Stored items
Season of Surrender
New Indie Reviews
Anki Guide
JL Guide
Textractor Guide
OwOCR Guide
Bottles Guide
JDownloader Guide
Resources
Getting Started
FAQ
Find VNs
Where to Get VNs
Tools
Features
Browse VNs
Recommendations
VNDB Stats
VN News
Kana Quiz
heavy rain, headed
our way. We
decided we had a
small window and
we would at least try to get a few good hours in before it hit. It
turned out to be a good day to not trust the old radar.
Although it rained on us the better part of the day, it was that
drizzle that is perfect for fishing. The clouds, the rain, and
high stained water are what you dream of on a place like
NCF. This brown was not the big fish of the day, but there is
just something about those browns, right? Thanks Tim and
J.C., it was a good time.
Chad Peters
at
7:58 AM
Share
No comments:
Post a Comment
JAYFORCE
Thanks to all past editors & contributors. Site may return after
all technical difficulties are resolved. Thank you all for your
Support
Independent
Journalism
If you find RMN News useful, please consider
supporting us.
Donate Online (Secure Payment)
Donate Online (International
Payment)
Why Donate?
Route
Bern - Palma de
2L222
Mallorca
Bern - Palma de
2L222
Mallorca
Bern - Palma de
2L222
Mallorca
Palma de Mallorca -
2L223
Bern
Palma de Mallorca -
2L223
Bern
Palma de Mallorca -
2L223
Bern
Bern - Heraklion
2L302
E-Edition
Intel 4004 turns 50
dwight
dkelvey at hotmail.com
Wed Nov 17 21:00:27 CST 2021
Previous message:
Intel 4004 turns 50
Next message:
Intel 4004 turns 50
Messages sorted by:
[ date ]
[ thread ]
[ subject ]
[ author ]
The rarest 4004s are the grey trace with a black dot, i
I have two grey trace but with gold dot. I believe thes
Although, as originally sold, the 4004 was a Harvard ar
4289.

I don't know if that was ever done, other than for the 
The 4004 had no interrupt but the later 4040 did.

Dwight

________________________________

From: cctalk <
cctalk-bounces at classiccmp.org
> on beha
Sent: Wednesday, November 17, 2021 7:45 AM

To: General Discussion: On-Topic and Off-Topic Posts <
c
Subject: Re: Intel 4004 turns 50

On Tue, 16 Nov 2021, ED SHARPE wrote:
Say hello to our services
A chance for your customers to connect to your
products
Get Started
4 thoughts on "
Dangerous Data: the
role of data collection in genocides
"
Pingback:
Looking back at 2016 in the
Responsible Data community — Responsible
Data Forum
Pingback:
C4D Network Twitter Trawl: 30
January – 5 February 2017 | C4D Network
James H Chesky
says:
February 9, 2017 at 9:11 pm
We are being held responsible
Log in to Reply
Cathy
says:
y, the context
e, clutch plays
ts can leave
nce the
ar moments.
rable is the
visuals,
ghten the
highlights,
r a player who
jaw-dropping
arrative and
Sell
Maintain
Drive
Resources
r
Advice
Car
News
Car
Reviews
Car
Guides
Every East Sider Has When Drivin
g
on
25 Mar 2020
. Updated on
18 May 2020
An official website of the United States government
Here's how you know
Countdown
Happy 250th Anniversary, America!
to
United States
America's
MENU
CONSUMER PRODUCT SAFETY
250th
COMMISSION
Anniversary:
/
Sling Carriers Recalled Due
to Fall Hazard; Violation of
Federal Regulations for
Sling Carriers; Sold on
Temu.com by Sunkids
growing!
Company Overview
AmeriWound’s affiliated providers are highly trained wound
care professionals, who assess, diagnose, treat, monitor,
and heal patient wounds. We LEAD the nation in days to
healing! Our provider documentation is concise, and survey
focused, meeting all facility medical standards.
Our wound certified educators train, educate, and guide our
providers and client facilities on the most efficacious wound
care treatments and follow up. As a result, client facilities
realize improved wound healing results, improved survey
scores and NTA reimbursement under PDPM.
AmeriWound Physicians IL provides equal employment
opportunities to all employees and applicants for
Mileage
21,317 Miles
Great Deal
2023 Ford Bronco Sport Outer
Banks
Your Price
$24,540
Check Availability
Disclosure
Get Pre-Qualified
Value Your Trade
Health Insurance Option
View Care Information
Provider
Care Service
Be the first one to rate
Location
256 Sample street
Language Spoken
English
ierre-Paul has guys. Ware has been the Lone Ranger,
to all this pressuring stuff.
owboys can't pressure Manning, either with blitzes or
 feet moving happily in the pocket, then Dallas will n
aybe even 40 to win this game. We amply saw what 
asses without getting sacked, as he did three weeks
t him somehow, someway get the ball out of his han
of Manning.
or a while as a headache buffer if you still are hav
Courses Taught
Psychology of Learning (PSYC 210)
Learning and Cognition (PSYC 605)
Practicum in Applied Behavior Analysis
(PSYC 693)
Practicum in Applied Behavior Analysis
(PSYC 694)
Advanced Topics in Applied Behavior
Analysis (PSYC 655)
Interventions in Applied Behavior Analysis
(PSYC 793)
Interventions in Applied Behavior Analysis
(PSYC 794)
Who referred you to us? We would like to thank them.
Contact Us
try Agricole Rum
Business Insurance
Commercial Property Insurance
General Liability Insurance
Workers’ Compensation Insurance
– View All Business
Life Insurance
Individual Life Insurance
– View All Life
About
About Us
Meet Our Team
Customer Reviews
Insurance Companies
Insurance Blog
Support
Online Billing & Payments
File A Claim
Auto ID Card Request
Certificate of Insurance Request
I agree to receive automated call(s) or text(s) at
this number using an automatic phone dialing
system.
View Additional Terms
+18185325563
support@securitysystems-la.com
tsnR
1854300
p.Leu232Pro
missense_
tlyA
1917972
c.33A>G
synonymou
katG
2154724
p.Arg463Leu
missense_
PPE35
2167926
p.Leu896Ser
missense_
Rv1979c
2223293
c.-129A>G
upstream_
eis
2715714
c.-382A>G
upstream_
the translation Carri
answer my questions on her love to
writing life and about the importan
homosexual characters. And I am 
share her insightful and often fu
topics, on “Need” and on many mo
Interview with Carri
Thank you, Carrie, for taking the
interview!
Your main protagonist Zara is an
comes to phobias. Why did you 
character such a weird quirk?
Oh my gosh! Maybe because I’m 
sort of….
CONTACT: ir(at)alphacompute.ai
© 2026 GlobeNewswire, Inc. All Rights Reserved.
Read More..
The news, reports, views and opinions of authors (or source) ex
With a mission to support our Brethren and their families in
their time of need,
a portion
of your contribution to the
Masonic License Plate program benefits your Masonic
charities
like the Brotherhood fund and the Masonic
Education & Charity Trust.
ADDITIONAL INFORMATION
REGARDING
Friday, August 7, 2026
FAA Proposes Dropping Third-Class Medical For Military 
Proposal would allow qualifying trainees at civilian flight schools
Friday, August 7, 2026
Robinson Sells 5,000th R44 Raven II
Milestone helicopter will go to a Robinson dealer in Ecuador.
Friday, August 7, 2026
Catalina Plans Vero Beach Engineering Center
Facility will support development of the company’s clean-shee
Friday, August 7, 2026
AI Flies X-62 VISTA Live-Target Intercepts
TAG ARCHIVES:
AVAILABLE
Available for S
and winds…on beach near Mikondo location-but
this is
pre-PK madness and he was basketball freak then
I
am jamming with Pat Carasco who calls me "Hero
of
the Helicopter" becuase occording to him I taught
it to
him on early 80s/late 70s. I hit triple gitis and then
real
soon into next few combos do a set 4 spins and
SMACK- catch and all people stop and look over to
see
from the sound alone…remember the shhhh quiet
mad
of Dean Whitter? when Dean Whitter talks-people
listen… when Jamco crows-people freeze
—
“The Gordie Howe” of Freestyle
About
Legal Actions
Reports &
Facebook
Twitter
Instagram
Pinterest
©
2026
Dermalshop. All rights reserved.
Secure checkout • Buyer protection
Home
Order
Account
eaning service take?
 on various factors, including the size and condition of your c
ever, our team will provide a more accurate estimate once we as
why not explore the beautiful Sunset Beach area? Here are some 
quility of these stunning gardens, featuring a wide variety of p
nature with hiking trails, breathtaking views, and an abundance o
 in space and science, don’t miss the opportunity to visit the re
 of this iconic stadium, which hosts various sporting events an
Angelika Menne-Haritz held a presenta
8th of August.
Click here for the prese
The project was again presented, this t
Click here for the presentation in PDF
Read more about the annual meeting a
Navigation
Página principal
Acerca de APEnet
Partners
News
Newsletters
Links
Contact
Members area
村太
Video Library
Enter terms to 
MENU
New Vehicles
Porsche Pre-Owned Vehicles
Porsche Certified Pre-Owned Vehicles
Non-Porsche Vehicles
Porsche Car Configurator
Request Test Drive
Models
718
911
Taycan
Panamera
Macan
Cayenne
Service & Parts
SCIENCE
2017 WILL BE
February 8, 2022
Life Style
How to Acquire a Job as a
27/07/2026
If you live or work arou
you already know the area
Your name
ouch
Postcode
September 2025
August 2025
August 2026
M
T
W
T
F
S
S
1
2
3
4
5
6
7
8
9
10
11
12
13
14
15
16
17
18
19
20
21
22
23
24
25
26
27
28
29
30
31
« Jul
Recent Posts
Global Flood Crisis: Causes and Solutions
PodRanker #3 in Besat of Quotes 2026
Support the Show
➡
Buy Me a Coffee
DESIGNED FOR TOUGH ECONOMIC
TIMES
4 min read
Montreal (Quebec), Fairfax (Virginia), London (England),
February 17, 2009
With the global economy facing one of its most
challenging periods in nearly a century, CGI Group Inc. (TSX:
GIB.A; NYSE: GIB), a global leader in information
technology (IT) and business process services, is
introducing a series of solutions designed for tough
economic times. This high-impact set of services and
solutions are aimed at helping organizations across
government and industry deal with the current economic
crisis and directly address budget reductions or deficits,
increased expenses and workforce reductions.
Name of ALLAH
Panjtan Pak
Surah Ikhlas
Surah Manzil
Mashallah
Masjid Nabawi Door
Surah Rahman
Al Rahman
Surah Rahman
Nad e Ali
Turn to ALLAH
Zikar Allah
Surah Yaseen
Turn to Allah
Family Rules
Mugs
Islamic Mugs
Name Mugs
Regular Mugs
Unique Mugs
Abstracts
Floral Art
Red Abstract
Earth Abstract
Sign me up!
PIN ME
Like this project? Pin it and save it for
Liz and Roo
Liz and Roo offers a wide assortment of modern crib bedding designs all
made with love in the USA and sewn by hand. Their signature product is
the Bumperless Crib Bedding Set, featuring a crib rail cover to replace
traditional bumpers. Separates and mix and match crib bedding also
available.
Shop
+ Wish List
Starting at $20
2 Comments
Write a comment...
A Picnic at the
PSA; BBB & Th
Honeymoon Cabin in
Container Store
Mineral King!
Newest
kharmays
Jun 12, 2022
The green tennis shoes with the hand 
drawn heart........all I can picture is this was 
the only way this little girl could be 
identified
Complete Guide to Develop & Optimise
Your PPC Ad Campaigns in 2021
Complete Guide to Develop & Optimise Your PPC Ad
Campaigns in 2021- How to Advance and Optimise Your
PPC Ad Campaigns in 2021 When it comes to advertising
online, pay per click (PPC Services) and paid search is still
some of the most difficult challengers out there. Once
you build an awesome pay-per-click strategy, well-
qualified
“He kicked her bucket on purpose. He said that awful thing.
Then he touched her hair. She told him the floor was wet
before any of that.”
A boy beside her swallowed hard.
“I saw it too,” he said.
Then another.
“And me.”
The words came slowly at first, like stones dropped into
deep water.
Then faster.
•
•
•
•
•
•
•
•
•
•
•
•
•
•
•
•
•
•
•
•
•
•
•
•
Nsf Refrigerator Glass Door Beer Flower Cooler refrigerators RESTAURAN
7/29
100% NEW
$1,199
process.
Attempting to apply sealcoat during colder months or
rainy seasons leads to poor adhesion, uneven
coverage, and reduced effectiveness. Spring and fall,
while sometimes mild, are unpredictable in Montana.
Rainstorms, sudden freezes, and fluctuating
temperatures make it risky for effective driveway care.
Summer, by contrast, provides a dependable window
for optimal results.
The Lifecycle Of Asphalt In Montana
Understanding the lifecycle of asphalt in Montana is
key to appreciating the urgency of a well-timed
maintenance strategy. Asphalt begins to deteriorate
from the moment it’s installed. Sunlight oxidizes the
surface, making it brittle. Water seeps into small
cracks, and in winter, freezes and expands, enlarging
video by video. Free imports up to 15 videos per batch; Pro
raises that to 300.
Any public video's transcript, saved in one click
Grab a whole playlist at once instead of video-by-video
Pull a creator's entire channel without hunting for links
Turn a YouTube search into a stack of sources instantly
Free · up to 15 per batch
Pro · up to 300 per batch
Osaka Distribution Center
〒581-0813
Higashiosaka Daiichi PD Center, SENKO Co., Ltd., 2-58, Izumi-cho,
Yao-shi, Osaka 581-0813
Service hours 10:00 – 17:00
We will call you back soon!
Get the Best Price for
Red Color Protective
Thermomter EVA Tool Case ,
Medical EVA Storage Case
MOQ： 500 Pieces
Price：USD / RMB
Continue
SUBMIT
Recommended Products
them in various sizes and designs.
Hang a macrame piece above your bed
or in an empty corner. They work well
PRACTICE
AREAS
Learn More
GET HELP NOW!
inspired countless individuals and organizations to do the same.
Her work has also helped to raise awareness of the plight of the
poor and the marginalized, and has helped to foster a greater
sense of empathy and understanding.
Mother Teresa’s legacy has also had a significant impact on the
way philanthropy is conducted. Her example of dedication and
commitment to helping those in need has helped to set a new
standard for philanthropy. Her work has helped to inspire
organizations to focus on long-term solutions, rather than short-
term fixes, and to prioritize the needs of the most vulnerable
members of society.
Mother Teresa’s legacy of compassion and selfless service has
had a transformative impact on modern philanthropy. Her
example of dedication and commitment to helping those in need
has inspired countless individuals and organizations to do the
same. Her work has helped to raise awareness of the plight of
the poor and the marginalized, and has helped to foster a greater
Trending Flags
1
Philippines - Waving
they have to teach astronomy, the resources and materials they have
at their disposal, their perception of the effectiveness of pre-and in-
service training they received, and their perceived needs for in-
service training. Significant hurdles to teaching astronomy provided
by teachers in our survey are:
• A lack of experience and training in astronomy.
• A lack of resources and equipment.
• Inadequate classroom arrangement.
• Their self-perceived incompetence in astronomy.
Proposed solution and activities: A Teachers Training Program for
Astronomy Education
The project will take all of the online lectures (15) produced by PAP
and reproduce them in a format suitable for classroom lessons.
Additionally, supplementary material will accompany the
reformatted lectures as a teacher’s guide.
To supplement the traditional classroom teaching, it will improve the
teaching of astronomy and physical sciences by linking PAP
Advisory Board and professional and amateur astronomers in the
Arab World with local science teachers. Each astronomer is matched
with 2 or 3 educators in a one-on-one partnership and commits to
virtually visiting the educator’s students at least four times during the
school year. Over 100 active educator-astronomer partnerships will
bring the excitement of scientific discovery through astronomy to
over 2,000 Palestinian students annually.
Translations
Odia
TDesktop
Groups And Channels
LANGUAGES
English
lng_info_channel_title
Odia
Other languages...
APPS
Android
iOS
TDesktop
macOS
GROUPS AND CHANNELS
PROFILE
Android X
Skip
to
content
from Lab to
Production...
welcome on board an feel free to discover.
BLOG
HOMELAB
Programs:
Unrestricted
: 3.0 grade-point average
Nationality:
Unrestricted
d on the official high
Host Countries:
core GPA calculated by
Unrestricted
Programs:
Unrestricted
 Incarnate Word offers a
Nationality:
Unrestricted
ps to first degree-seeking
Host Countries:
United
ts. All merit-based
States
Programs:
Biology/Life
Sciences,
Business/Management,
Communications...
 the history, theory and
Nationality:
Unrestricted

Requirement
Copy out each line of the records where the word "provides" appears.

Finished task
AmeriWound Physicians IL provides equal employment
Summer, by contrast, provides a dependable window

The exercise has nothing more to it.